• _EXERCISE DIRECTIONS_: Find each line below that includes "Governo", then copy it.

++++

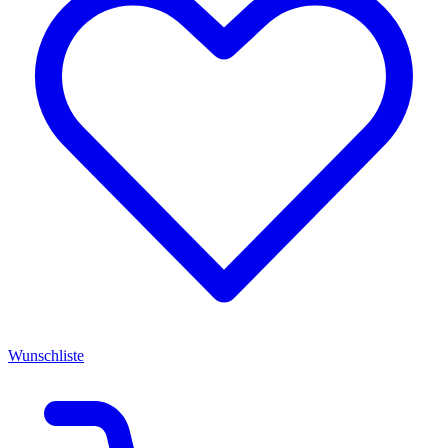
Wunschliste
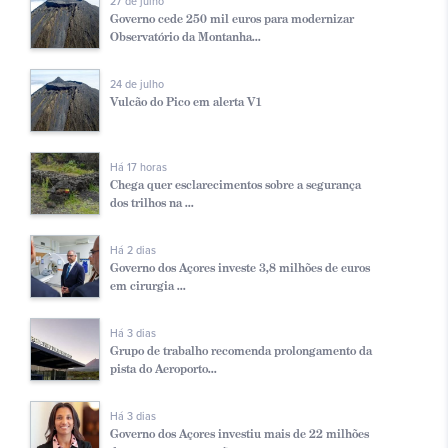
27 de julho
Governo cede 250 mil euros para modernizar
Observatório da Montanha...
24 de julho
Vulcão do Pico em alerta V1
Há 17 horas
Chega quer esclarecimentos sobre a segurança
dos trilhos na ...
Há 2 dias
Governo dos Açores investe 3,8 milhões de euros
em cirurgia ...
Há 3 dias
Grupo de trabalho recomenda prolongamento da
pista do Aeroporto...
Há 3 dias
Governo dos Açores investiu mais de 22 milhões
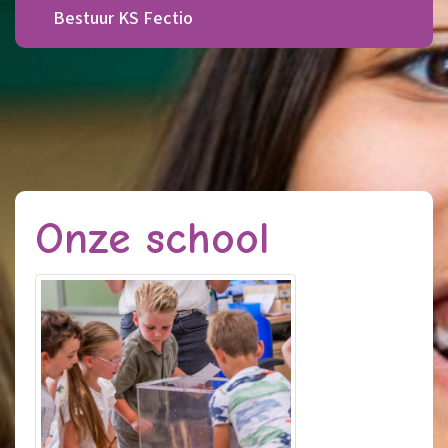
Bestuur KS Fectio
Onze school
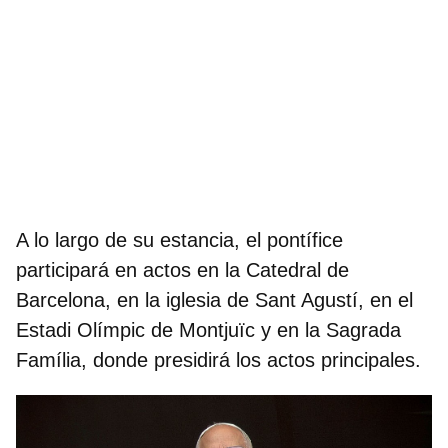
A lo largo de su estancia, el pontífice
participará en actos en la
Catedral
de
Barcelona, en la iglesia de Sant Agustí, en el
Estadi Olímpic de Montjuïc
y en la
Sagrada
Família
, donde presidirá los actos principales.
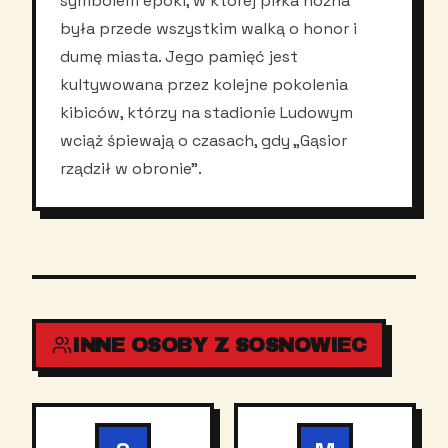
symbolem epoki, w której piłka nożna
była przede wszystkim walką o honor i
dumę miasta. Jego pamięć jest
kultywowana przez kolejne pokolenia
kibiców, którzy na stadionie Ludowym
wciąż śpiewają o czasach, gdy „Gąsior
rządził w obronie”.
INNE OSOBY Z SOSNOWIEC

++++

• _SOLUTION FOR THIS EXERCISE_:
Governo cede 250 mil euros para modernizar
Governo dos Açores investe 3,8 milhões de euros
Governo dos Açores investiu mais de 22 milhões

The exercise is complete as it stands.